Mr Senior also pointed out that ‘bearing in mind that the inflation in September 2016 was running at 1% and the Bank of England is expecting it to increase to perhaps 2% by September 2017 and possible 2.8% in the following year, I don’t think many practices will actually find the 1% uplift ending up in partners pockets’.

‘For many I suspect that take home pay will indeed be flat,’ he said.

But GPC deputy chair Dr Richard Vautrey told Pulse: ‘The expectation of this year’s contract investment leading to an average 1% pay uplift is something we should expect to happen.

‘Particularly as the most up to date GP earnings figures published in September 2016 showed that average GP earnings in 2014/15 increased by an average of 0.4% overall and 1.7% for GP contractors, and that followed significantly less investment that year than this, following the derisory DDRB award that year.’

GP partners said they saw their pay drop by an average of 4% in the first six months of 2016/17, according to a recent Pulse survey.

What extra funding is in the 2017/18 GP contract?
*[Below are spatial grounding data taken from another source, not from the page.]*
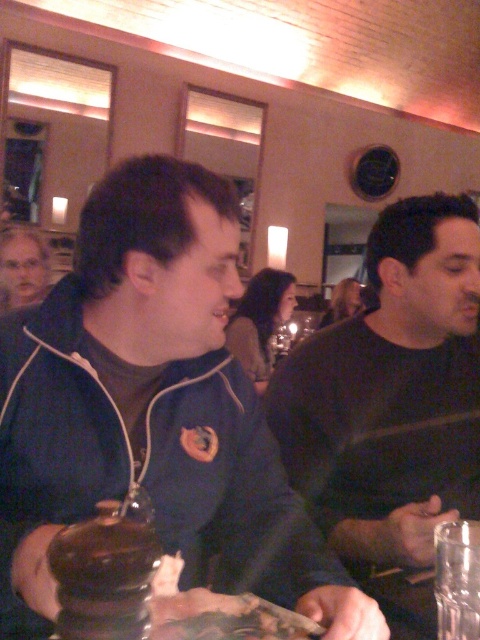 You are a guest at this restaurant and want to greet the person with gray hair at upper left. Which direction should you walk from the dark gray shirt at center to reach them?

The dark gray shirt at center is located below the gray hair at upper left, so you should walk upwards or towards the upper part of the scene to reach the gray hair at upper left.

You are standing in the restaurant and want to locate the blue fleece jacket at center. According to the coordinates provided, where would you look to find it?

The blue fleece jacket at center is located at coordinates point (152,406).

You are standing at the entrance of the restaurant and see two points marked in the scene. Which point is closer to you, point (0, 410) or point (431, 272)?

Point (0, 410) is in front of point (431, 272), so it is closer to you. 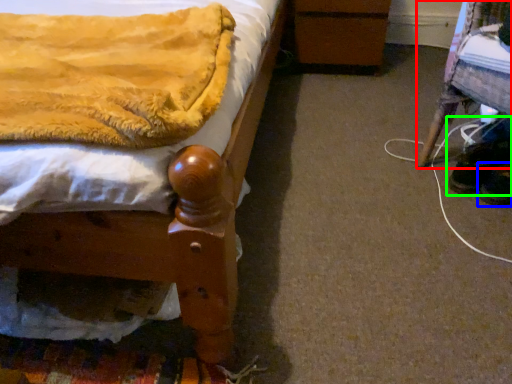 Question: Based on their relative distances, which object is farther from furniture (highlighted by a red box)? Choose from footwear (highlighted by a blue box) and footwear (highlighted by a green box).

Choices:
 (A) footwear
 (B) footwear

Answer: (A) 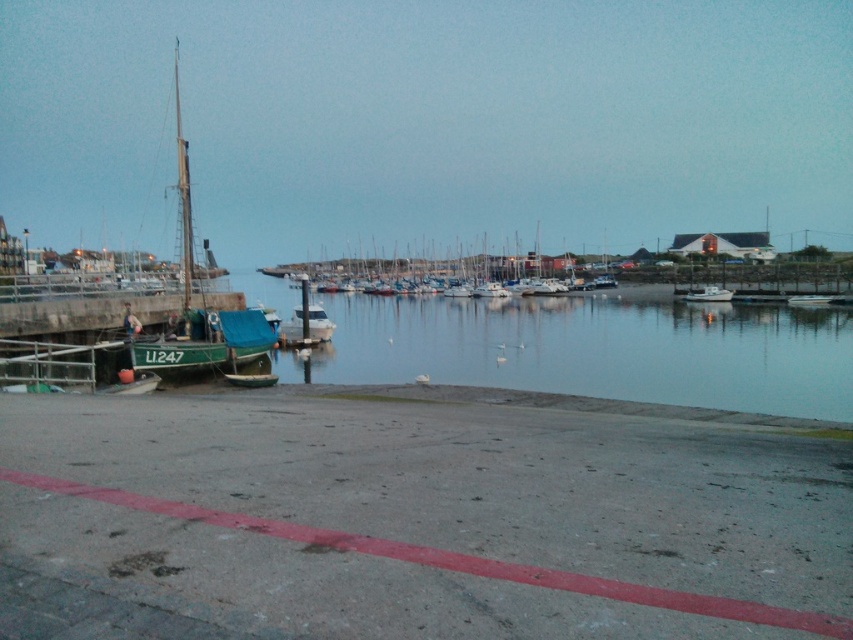 You are navigating a small drone that needs to take a photo of the green matte sailboat at left from above. Given the coordinates provided in the description, can you confirm if the sailboat is positioned closer to the left or right side of the image?

The green matte sailboat at left is located at point (202,308), which places it closer to the left side of the image based on the coordinate system provided.

You are a harbor security officer who needs to ensure that the green matte sailboat at left and the white matte boats at center are within the designated red line area. Based on their sizes, which boat requires more space to maneuver and why?

The green matte sailboat at left requires more space to maneuver because it has a larger size compared to the white matte boats at center.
The 2017/18 contract comes with a 3.3% overall uplift to funding worth £238.7m.

This includes a 5.9% increase to global sum to an average £85.35 per patient.

The GPC said in a letter to GPs that it had ‘agreed an increase in expenses that should deliver a pay uplift of 1%, which will be added to global sum’.

NHS Employers said it also included a 1.4% ‘general expenses uplift’.

The larger rise in global sum stems from the return of £156.7m that had been tied to the Avoiding unplanned admissions DES.

Expenses agreed to be covered include the cost of population growth, the cost of CQC fees, indemnity inflation and reimbursement for added workload related to a new patient record transfer system being rolled out by Capita.